At a medical appointment for a dislocated shoulder he wryly describes the ongoing injuries as “a festival of self abuse.”
Nor do Fox and the film shy away from the less flattering parts of being a big star: the alcohol abuse, the ego — “I was the boy prince of Hollywood,” he says — or his virtual abandonment of wife Tracy Pollan and their oldest children as he frantically chased movie roles to avoid thinking about his Parkinson’s.
You might, in fact, have forgotten just how famous Fox was in the 1980s thanks to “Family Ties” and “Back to the Future,” and in the ’90s with “Spin City.” “Still” will remind you, with some eye-opening insight into just what a wild ride it was.
Fox says Parkinson’s was “the cosmic price I had to pay for all my success.”
The doc leaves little doubt it’s a steep price, although Fox never goes for sympathy, not even when he matter-of-factly admits to Guggenheim that he’s in intense pain.
You will likely find yourself feeling a renewed admiration for Fox as you watch, which I’m sure he would prefer to pity.
“If you pity me it’s never gonna get to me,” he says. “I’m not pathetic, I’ve got s–t going on. I’m a tough son of a bitch.”
Queen of Hearts
I confess when I heard about the “Bridgerton” prequel “Queen Charlotte,” I expected to be underwhelmed. Was not a separate series about the monarch who rules the social whirl of “Bridgerton” just overkill?

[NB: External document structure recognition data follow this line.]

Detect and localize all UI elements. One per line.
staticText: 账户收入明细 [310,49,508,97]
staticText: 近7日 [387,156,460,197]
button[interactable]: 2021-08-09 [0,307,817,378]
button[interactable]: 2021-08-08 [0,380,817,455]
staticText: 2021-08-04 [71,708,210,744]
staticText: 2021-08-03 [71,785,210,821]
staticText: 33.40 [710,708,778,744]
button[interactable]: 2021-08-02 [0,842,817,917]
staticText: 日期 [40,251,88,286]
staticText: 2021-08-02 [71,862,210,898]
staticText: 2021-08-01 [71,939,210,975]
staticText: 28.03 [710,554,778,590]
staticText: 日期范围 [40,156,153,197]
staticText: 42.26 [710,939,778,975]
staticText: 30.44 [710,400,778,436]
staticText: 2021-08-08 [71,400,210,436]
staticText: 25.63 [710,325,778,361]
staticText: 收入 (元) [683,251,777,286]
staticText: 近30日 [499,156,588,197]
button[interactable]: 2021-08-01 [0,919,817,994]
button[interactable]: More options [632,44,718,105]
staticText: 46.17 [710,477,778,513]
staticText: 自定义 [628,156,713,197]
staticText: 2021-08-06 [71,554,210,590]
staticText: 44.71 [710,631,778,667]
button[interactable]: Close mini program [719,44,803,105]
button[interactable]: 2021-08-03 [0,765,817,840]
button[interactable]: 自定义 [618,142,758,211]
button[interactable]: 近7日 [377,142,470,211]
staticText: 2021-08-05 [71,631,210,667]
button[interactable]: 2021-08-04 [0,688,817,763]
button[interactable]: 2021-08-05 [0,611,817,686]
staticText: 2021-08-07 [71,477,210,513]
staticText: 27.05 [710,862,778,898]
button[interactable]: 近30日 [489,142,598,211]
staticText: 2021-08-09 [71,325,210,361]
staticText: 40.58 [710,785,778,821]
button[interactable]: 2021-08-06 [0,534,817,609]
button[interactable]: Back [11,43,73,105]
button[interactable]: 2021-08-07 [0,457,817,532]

Well, dearest gentle reader, I was wrong.
In fact, I was quite taken with “Queen Charlotte: A Bridgerton Story,” which moves beyond the frothiness of the original series to give a touching portrayal of a young couple finding love in a marriage that neither wanted.
Whereas “Bridgerton” is usually about the seduction, with matrimony the end goal for its reluctant but lusting lovers, the romance between Charlotte (India Amarteifio) and King George III (Corey Mylchreest) begins with marriage: they first lay eyes on each other minutes before their wedding as Charlotte attempts to escape by climbing a garden wall.
But the obvious spark between them is nearly tamped out as they navigate homesickness (hers), mental illness (his) and the burden of leading a racial experiment, with a white king marrying a Black princess.
In “Queen Charlotte,” love and duty mingle — whether it’s about producing heirs, running a kingdom or being a loyal servant, the latter embodied by Charlotte’s constant shadow, faithful Brimsley (Sam Clemmett) — and the series pays particular attention to the emotional labour of women in a codified and patriarchal society.
That’s especially evident in the standout character of Agatha Danbury, the younger version of “Bridgerton’s” formidable Lady Danbury, played with wit, grace and verve by Arsema Thomas. Her path was set for her at a very young age, but she breaks with convention in seizing an independent, albeit lonelier, future for yourself.
You may find yourself swooning as you watch “Queen Charlotte,” not necessarily for the sex scenes but for the flashes of heart-stirring devotion between its characters.